*** Opening of Stored data ***

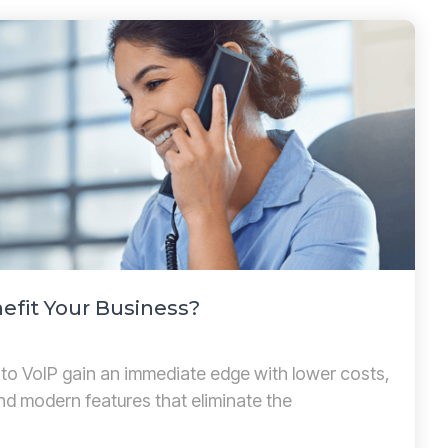
efit Your Business?
 to VoIP gain an immediate edge with lower costs,
and modern features that eliminate the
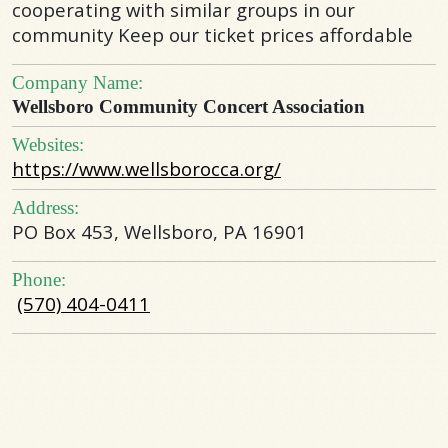
cooperating with similar groups in our
community Keep our ticket prices affordable
Company Name:
Wellsboro Community Concert Association
Websites:
https://www.wellsborocca.org/
Address:
PO Box 453, Wellsboro, PA 16901
Phone:
(570) 404-0411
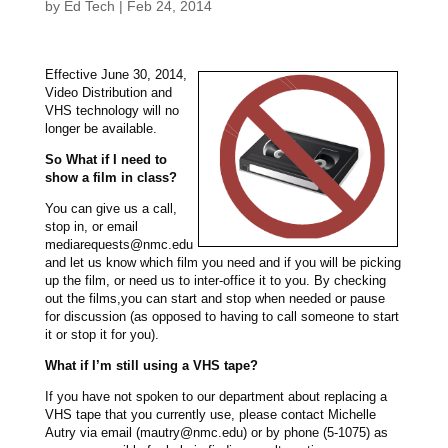
by
Ed Tech
|
Feb 24, 2014
Effective June 30, 2014,
Video Distribution and
VHS technology will no
longer be available.
So What if I need to
show a film in class?
You can give us a call,
stop in, or email
mediarequests@nmc.edu
and let us know which film you need and if you will be picking
up the film, or need us to inter-office it to you. By checking
out the films,you can start and stop when needed or pause
for discussion (as opposed to having to call someone to start
it or stop it for you).
What if I’m still using a VHS tape?
If you have not spoken to our department about replacing a
VHS tape that you currently use, please contact Michelle
Autry via email (mautry@nmc.edu) or by phone (5-1075) as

*** Close of Stored data ***

### Task:
Using the records above, copy every line that has the word "email" in it.

### Result:
stop in, or email
Autry via email (mautry@nmc.edu) or by phone (5-1075) as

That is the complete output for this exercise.